Vector-retrieval expert summary

Mean scores: accuracy 4.26 / succinctness 3.15 / usefulness 2.46 / ask 3.23 / mcp 3.31

Corpus stats (embed_text):

identifier density per 100 chars: median 3.56, p10 1.68, p90 5.05
38% of nodes have density < 3.0 (target floor); 14% under 2.0 (prose territory)
coverage of source identifiers: median 0.53, p10 0.25, p90 1.00
prose-stopword ratio: median 0.00, p90 0.04
front-240-char density (post-truncation): median 3.75, p10 1.67

Top strengths (top 3, concrete)

Strong front-loading on the dense majority: best exemplars (e.g. 1b1ac570-0ec9-4404-93c3-e1852b1a3333, e276ab79-158b-4e76-a35d-6fbc54d0706c) front-density 6.1/8.3 per 100 chars and coverage 1.00/0.59 — these will retrieve cleanly from sqlite-vec and survive truncation.
File-path retention is generally good: across the corpus, median coverage of source identifiers is 0.53; many nodes (e.g. 1b63fe7b-2dde-47cc-8647-ea2b9a889443) preserve the deep crates/... and brain/src/... paths verbatim, which is exactly what search_knowledge’s FTS and the vec0 cosine want.
Versions and env-var-style constants (UPPERCASE_WITH_UNDERSCORES) make it through with high fidelity in the strong nodes — the verbatim-preservation rule is mostly being honoured (e.g. da979c70-f512-4dc3-ba51-2a93ba3f6935).

Top weaknesses (top 3, concrete)

A long tail reverts to prose: 14% of nodes have <2 identifiers per 100 chars of embed_text — these read like sentences, not tag soup.
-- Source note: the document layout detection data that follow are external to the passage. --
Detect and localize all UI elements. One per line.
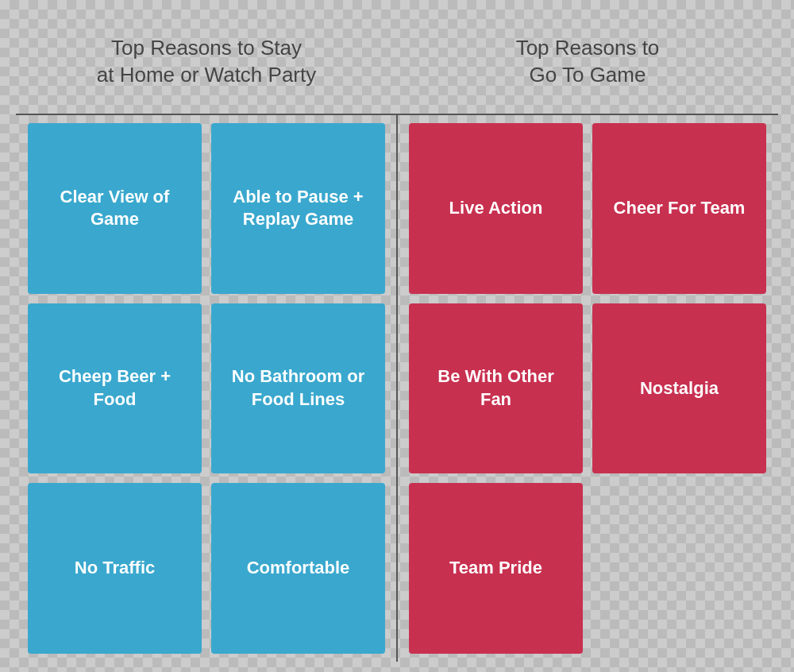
left-row-3: No Traffic Comfortable [28, 483, 385, 654]
left-row-1: Clear View of Game Able to Pause + Repla… [28, 123, 385, 294]
tile-pause-replay: Able to Pause + Replay Game [211, 123, 385, 294]
tile-cheer-team: Cheer For Team [592, 123, 766, 294]
tile-no-traffic: No Traffic [28, 483, 202, 654]
right-row-2: Be With Other Fan Nostalgia [409, 303, 766, 474]
vertical-divider [396, 115, 398, 662]
headers: Top Reasons to Stayat Home or Watch Part… [16, 10, 778, 114]
right-row-1: Live Action Cheer For Team [409, 123, 766, 294]
right-row-3: Team Pride [409, 483, 766, 654]
header-right: Top Reasons toGo To Game [397, 10, 778, 114]
left-title: Top Reasons to Stayat Home or Watch Part… [97, 35, 316, 89]
tile-no-bathroom: No Bathroom or Food Lines [211, 303, 385, 474]
tile-nostalgia: Nostalgia [592, 303, 766, 474]
tile-clear-view: Clear View of Game [28, 123, 202, 294]
header-left: Top Reasons to Stayat Home or Watch Part… [16, 10, 397, 114]
tile-be-with-fan: Be With Other Fan [409, 303, 583, 474]
tile-empty [592, 483, 766, 654]
left-row-2: Cheep Beer + Food No Bathroom or Food Li… [28, 303, 385, 474]
main-container: Top Reasons to Stayat Home or Watch Part… [16, 10, 778, 662]
tile-comfortable: Comfortable [211, 483, 385, 654]
content-area: Clear View of Game Able to Pause + Repla… [16, 115, 778, 662]
tile-live-action: Live Action [409, 123, 583, 294]
tile-team-pride: Team Pride [409, 483, 583, 654]
left-side: Clear View of Game Able to Pause + Repla… [16, 115, 397, 662]
right-side: Live Action Cheer For Team Be With Other… [397, 115, 778, 662]
tile-cheap-beer: Cheep Beer + Food [28, 303, 202, 474]
right-title: Top Reasons toGo To Game [516, 35, 660, 89]
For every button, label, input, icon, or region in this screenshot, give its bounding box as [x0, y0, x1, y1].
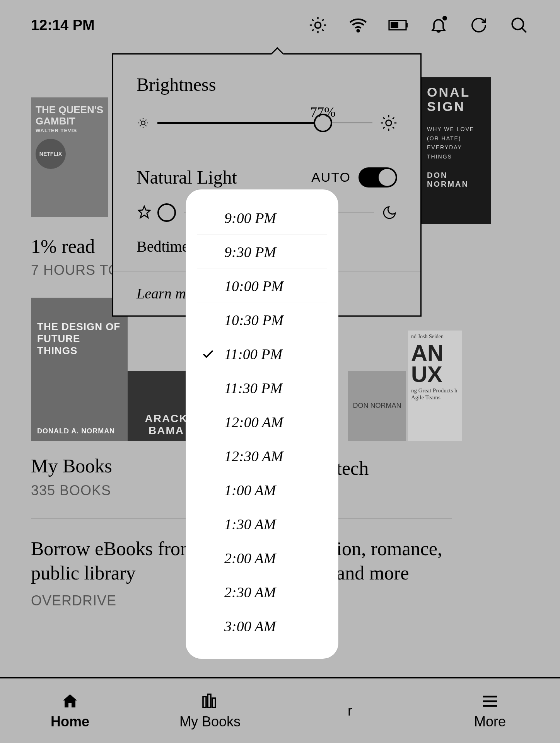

Worst examples: b63c3f9b-d9b5-4510-ad13-afe41d5a3435 (d=0.7, prose=0.00), 7a73195e-05ff-4138-adab-5f9f15006399 (d=0.7).
Coverage drops sharply on dense Claude sessions: when source has dozens of identifiers, the median surviving fraction is 0.53; nodes like c1260596-e479-4bc7-a9ff-6904f722fefd (cov=0.33) drop high-value file paths and symbol names that users will absolutely query for.
Under-densification on short_embed stratum: nodes with embed_text_len < 200 rarely compensate with density. Several short rows (e.g. e5978deb-5385-4bf6-8267-30820deba36e len=104) carry only 3 identifiers — these will rarely surface in vec0 ranking against richer neighbours.

Worst 5 nodes

uuid	reason
b63c3f9b-d9b5-4510-ad13-afe41d5a3435	density=0.7/100ch, coverage=0.20, prose=0.00, len=152, ids=1
7a73195e-05ff-4138-adab-5f9f15006399	density=0.7/100ch, coverage=0.33, prose=0.05, len=144, ids=1
c1260596-e479-4bc7-a9ff-6904f722fefd	density=0.6/100ch, coverage=0.33, prose=0.00, len=166, ids=1
e5978deb-5385-4bf6-8267-30820deba36e	density=2.9/100ch, coverage=0.01, prose=0.07, len=104, ids=3
7b8d9699-2064-4698-84f2-ed5f0aa7dca3	density=1.1/100ch, coverage=0.40, prose=0.00, len=175, ids=2

Cross-cutting observation

The model mostly honours the tag-soup directive: median density 3.56 per 100 chars, with 62% of nodes clearing the 3-per-100 bar. The remaining failure mode is coverage on long Claude sessions (median 0.53) — when the source has 60+ identifiers, the model picks ~25 and silently drops the rest, often the deepest file paths. Front-loading is good (median front-240 density 3.75), so truncation hurts less than coverage does.